How to concretize a return type when inheritance is used?

Question

I have two repositories:

class RepositoryOne
{
    /**
     * @param int $id
     * @return ModelOne
     */
    public function getById($id)
    {
        // Search and find a ModelOne model in the db.
        return new ModelOne();
    }
}

class RepositoryTwo
{
    /**
     * @param int $id
     * @return ModelTwo
     */
    public function getById($id)
    {
        // Search and find a ModelTwo model in the db.
        return new ModelTwo();
    }
}

I am a skilled developer so I program to an interface. So let's refactor it to this:

interface RepositoryOneInterface
{
    /**
     * @param int $id
     * @return ModelOne
     */
    public function getById($id);
}

class RepositoryOne implements RepositoryOneInterface
{
    /**
     * @inheirtDoc
     */
    public function getById($id)
    {
        // Search and find a ModelOne model in the db.
        return new ModelOne();
    }
}

// Same goes for ModelTwo

Turns out the logic to return a model is exactly the same. Also I have not two repositories, but seven. So I create an abstract repository interface:

interface AbstractRepositoryInterface
{
    /**
     * @param int $id
     * @return AbstractModel
     */
    public function getById($id);
}

I've also added abstract repository implementation so that it is not repeated in each repository. So the whole thing looks like this:

class AbstractModel {}

class ModelOne extends AbstractModel {}

interface AbstractRepositoryInterface
{
    /**
     * @param int $id
     * @return AbstractModel
     */
    public function getById($id);
}

interface RepositoryOneInterface extends AbstractRepositoryInterface { }

abstract class AbstractRepository implements AbstractRepositoryInterface
{
    /**
     * @inheirtDoc
     */
    public function getById($id)
    {
        //$modelResource = $this->getModelResource();
        // $model = $modelResource->load();
        // return $model;
    }

    protected abstract function getModelResource();
}

class RepositoryOne extends AbstractRepository implements RepositoryOneInterface
{
    protected function getModelResource()
    {
        // return ModelOne Resource.
    }
}

Now I can reuse my abstract repository class for every repository I have (seven). The problem is that I don't have a concrete return type now (after the refactor). So if I do this:

$repositoryOne = new RepositoryOne();
$repositoryOne->getById(5);

...sure I get an instance of ModelOne; but the program sees it as an AbstractModel. If I use intellisense, I get only methods of the AbstractModel; but my repository is clearly a RepositoryOne one!

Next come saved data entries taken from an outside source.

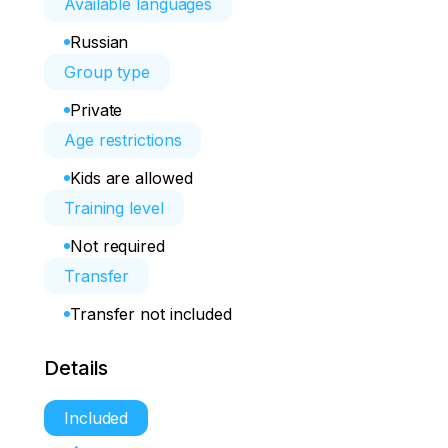
Available languages
Russian
Group type
Private
Age restrictions
Kids are allowed
Training level
Not required
Transfer
Transfer not included
Details
Included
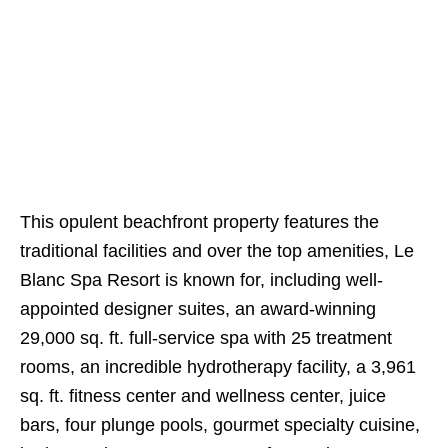
This opulent beachfront property features the
traditional facilities and over the top amenities, Le
Blanc Spa Resort is known for, including well-
appointed designer suites, an award-winning
29,000 sq. ft. full-service spa with 25 treatment
rooms, an incredible hydrotherapy facility, a 3,961
sq. ft. fitness center and wellness center, juice
bars, four plunge pools, gourmet specialty cuisine,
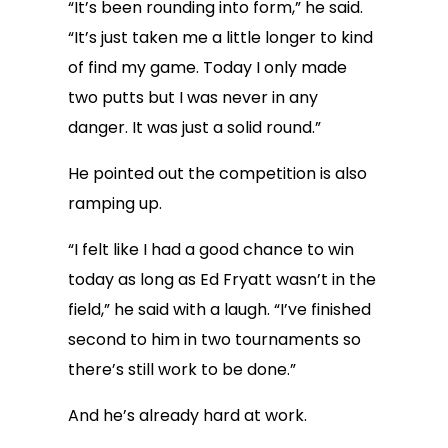
“It’s been rounding into form,” he said.
“It’s just taken me a little longer to kind
of find my game. Today I only made
two putts but I was never in any
danger. It was just a solid round.”
He pointed out the competition is also
ramping up.
“I felt like I had a good chance to win
today as long as Ed Fryatt wasn’t in the
field,” he said with a laugh. “I’ve finished
second to him in two tournaments so
there’s still work to be done.”
And he’s already hard at work.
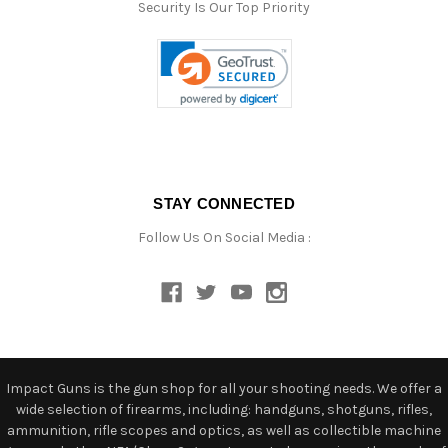
Security Is Our Top Priority
STAY CONNECTED
Follow Us On Social Media :
Impact Guns is the gun shop for all your shooting needs. We offer a
wide selection of firearms, including: handguns, shotguns, rifles,
ammunition, rifle scopes and optics, as well as collectible machine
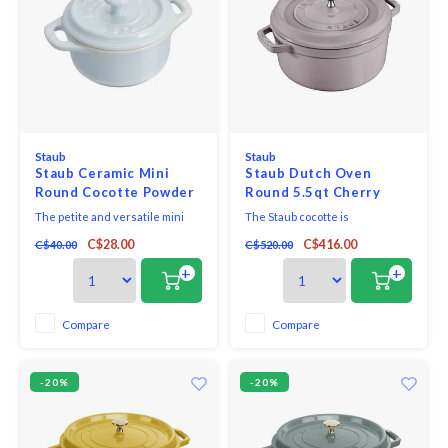
Staub
Staub
Staub Ceramic Mini
Staub Dutch Oven
Round Cocotte Powder
Round 5.5qt Cherry
Blue
Blossom
The petite and versatile mini
The Staub cocotte is
cocotte makes the sweetest
unsurpassed for slow-cooking
C$28.00
C$416.00
C$40.00
C$520.00
kitchen companion and beautify
meats and vegetables to tender
your kitchen and tabletop. Bake
perfection, and for simmering
+
+
single-portion desserts in the
hearty stews and soups.
oven, serve your favourite mac
& cheese recipe in individual
Compare
Compare
servings, and keep salt and
pepper within r
-20%
-20%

What is the right way to solve this issue so that the program perceives the return value as a ModelOne (without an explicit use of annotation on the returned variable) while maintaining the use of inheritance (not composition)

Answer 1

Turns out the logic to return a model is exactly the same. Also I have not two repositories, but seven. So I create an abstract repository interface:

interface AbstractRepositoryInterface
{
   /**
    * @param int $id
    * @return AbstractModel
    */
   public function getById($id);
}

There's your problem.

You shouldn't create an interface simply because things work the same way - interfaces are for things can be used interchangeably by code that depends on them. That depending code can reference the interface and not the concrete class.

For instance an interface would be appropriate to share between something like DatabaseBasedRepositoryOne and InMemoryRepositoryOne - because to the calling code they are interchangeable and they just save the data in a different place.

RepositoryOne and RepositoryTwo are not interchangeable, so they should not share an interface.